Di mana letak keadilan, jika yang mengambil adalah pemimpinnya sendiri?

Motor bantuan itu memang sederhana. Tapi di balik bodinya yang kokoh, tersimpan impian puluhan warga untuk mengelola sampah, menambah penghasilan, dan menciptakan lingkungan yang bersih. Kini, semua itu terhenti.

Tindakan kepala desa tersebut bukan sekadar persoalan teknis. Ia menjadi cermin bagaimana kekuasaan bisa menjelma menjadi hak milik, tanpa proses, tanpa musyawarah, dan tanpa rasa bersalah.

Hukum Tidak Diam

Dugaan pelanggaran yang terjadi bisa masuk ke ranah pidana. Setidaknya, terdapat empat regulasi yang relevan:

1. Pasal 3 UU Tipikor (UU No. 31/1999 jo. UU No. 20/2001)

➤ Menyalahgunakan kewenangan yang merugikan keuangan negara.

2. Pasal 421 KUHP

➤ Penyalahgunaan kekuasaan oleh pejabat untuk menguasai milik orang lain.

3. UU Desa No. 6 Tahun 2014 Pasal 29 huruf e

➤ Kepala Desa dilarang menyalahgunakan wewenang, tugas, hak, dan kewajiban.

4. Permendagri No. 19 Tahun 2016 tentang Pengelolaan Aset Desa

➤ Bantuan tidak bisa dialihkan tanpa dokumen resmi.

Rakyat Berani Bicara

Di tengah polemik shelter anjing ilegal yang juga sedang diprotes, warga kini kembali menyatukan suara. Mereka menuntut kejelasan dan keadilan atas penggunaan motor bantuan tersebut.

Kalau memang untuk kepentingan pasar, ajukan saja proposal baru. Tapi jangan main serobot milik kelompok! Itu hak kami,” tegas Yusuf.

Pemimpin atau Penguasa?

Bantuan negara adalah bentuk kepercayaan.
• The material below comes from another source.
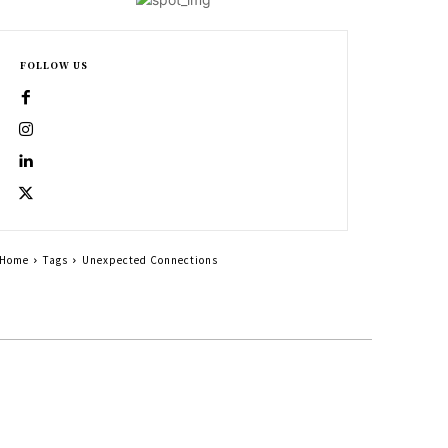
FOLLOW US
Home
Tags
Unexpected Connections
Ketika ia jatuh ke tangan pemimpin yang abai, maka makna bantuan berubah menjadi alat kuasa.

Apa jadinya jika kendaraan rakyat dijadikan kendaraan kekuasaan?

Apa jadinya jika pemimpin tak lagi memimpin, tapi mengambil hak rakyatnya secara diam-diam?

Diam adalah Kekalahan

Desa bukan hanya tentang sawah, jalan, atau kantor balai. Desa adalah wajah kecil dari negara. Dan keadilan di desa—sekecil apa pun bentuknya—adalah tolak ukur keberanian rakyat menolak kesewenang-wenangan.

Hari ini, warga Purwodadi Simpang bicara.

Bukan hanya soal motor. Tapi tentang harga diri.

Karena ketika yang dipercaya mengkhianat, yang diam akan ikut bersalah.

Saat dihubungi awak media melalui WhatsApp pada Kamis (5/6/2025), Lamidi enggan memberikan tanggapan. (M-TJEK NEWS | ARF).